On 06/17/2016 09:36 AM, Peter Maydell wrote:
> On 17 June 2016 at 17:12, Richard Henderson <r...@twiddle.net> wrote:
>> What about using dl_iterate_phdr, looking for PT_GNU_STACK?
>> That interface is present on a few other hosts besides Linux.
> 
> We could do that. I note that the MIPS kernel is buggy in that
> it will assume the stack is executable even if the binary
> has PT_GNU_STACK saying "please don't be executable". And
> most architectures except x86-64 won't honour PT_GNU_STACK=non-exec
> unless the parent process also had nonexec stack (because they
> let the READ_IMPLIES_EXEC personality flag be inherited; see
> https://insights.sei.cmu.edu/cert/2014/02/feeling-insecure-blame-your-parent.html
> ). So the PT_GNU_STACK flag doesn't necessarily match up with
> either the actual executability of the standard stack or with
> what the kernel actually requires.

How bizarre.

Glibc will most definitely honour PT_GNU_STACK when allocating thread stacks,
so it's a weird thing for the kernel to want to inherit for the initial thread
stack.

>> But really this is a place that I'd much rather fall back to an ifdef ladder
>> than assume executable permission is required.
> 
> The trouble with this is that it means that as and when the MIPS
> folks fix their kernel and libc and compiler to support non-exec
> stacks we won't automatically pick this up, and our stacks will
> remain executable.

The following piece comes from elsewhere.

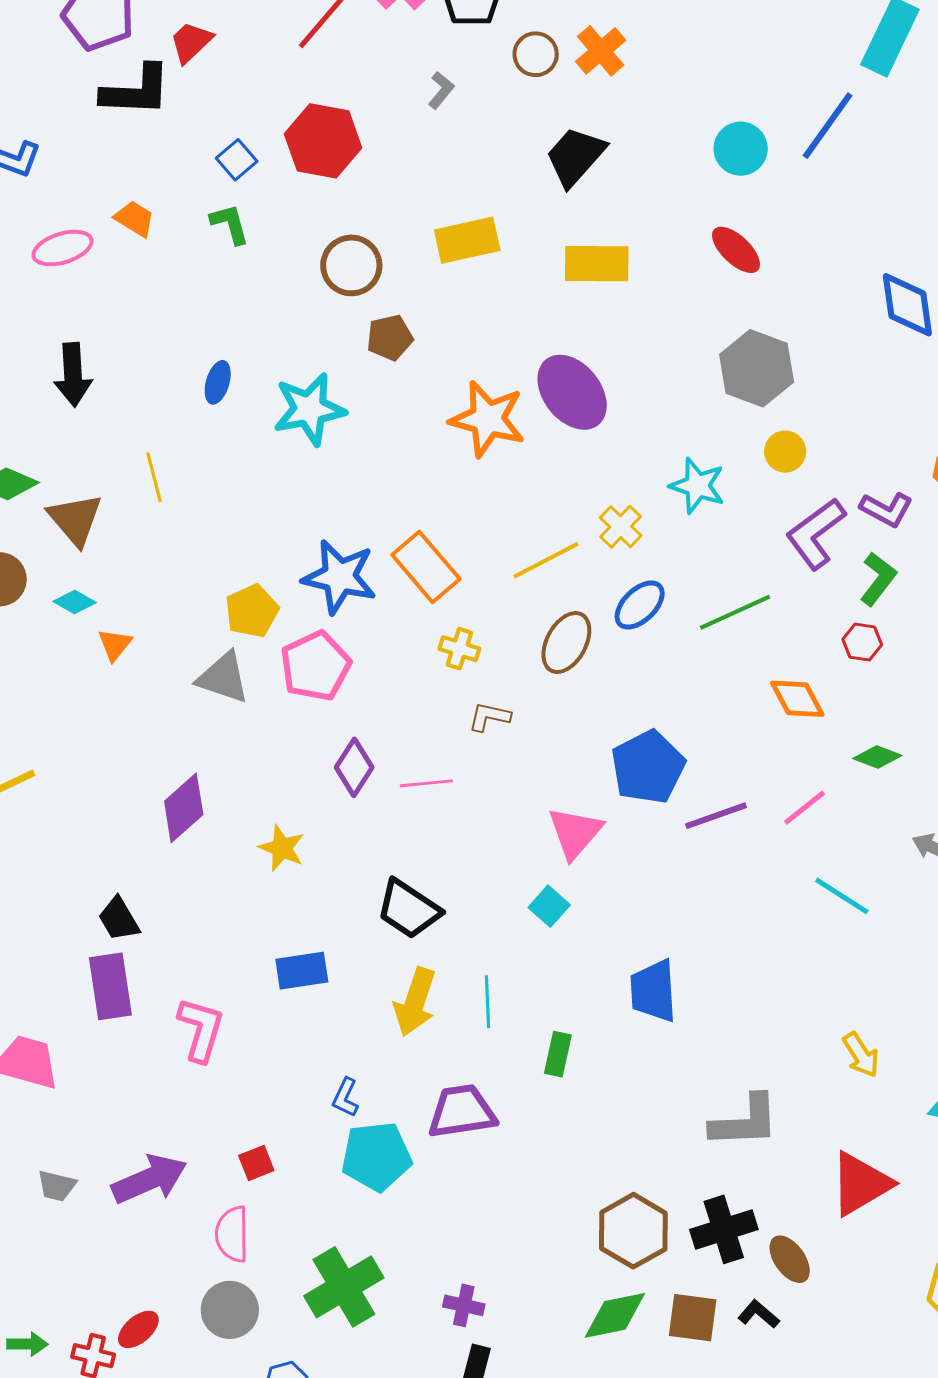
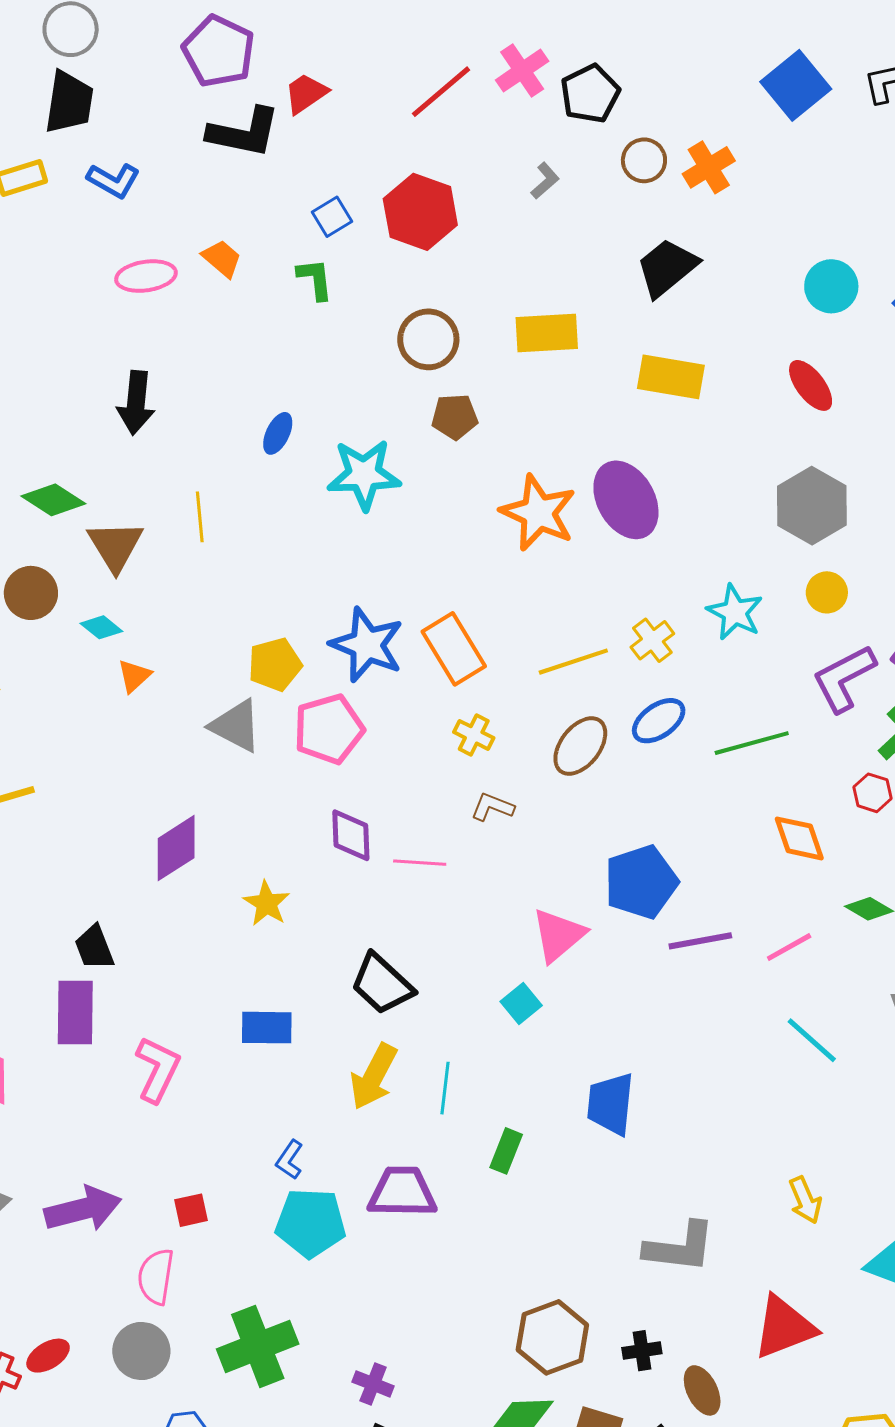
purple diamond: (354, 767) -> (351, 835), turned -44
black cross: (724, 1229) -> (642, 1351), size x0.6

Also it requires us to audit every architecture
> to find out which ones require exec-stack. But maybe it is just
> MIPS? (Maybe we could just say "this is a MIPS kernel bug" ? :-))

I am inclined to hope that this is just a mips thing.
It's a pretty strange situation.

But I did really mean fall back.  Yes, try the other methods, but if we don't
detect anything about the stack, only enable it via ifdef ladder.